Paulo Augusto Franco de Alcântara conta a história de uma mulher que decide “arquivar a si mesma” em todos os degraus de escada que já subira
Publicado em 21/06/2022
Atualizado às 16:42 de 16/08/2022
Narrativas é a sétima série produzida aqui no site que destaca produções de artistas presentes na coleção de obras de arte do Itaú Cultural (IC). A cada publicação, um escritor é convidado a criar um texto literário inspirado em uma obra do acervo. Nesta edição, escreve Paulo Augusto Franco de Alcântara.
Anna Bella Geiger
Passagens I, 1974
vídeo, p&b, 10'
Acervo Itaú Cultural
Oitavo andar
Ela teve uma súbita ideia.
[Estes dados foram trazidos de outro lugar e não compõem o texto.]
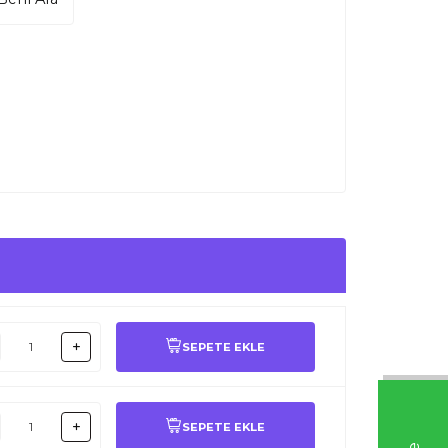
SEPETE EKLE
SEPETE EKLE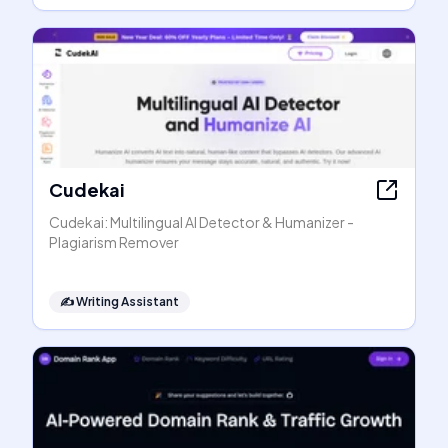
Cudekai
Cudekai: Multilingual AI Detector & Humanizer -
Plagiarism Remover
✍️
Writing Assistant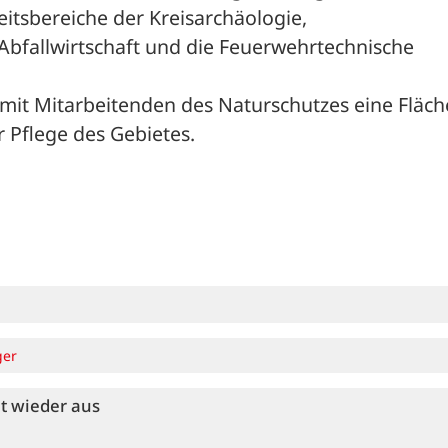
itsbereiche der Kreisarchäologie, 
Abfallwirtschaft und die Feuerwehrtechnische 
mit Mitarbeitenden des Naturschutzes eine Fläche
 Pflege des Gebietes.

ger
et wieder aus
Como seria se tivesse contado todos os degraus de escadas que subira até então? Em vez de alguns álbuns de fotografias, arquivaria a si mesma em escadarias. Ideia inusitada, mas não tão estranha para quem, desde que se mudara para o oitavo andar de um prédio na cidade, as horas se parecem com degraus a serem vencidos contra o peso do corpo, e o tempo, uma inclinação, é marcha repetitiva que se conta e se acumula, incessante, em compasso de máquina feito o relógio da fábrica, de baixo para cima, do início ao fim. E, depois, tudo de novo.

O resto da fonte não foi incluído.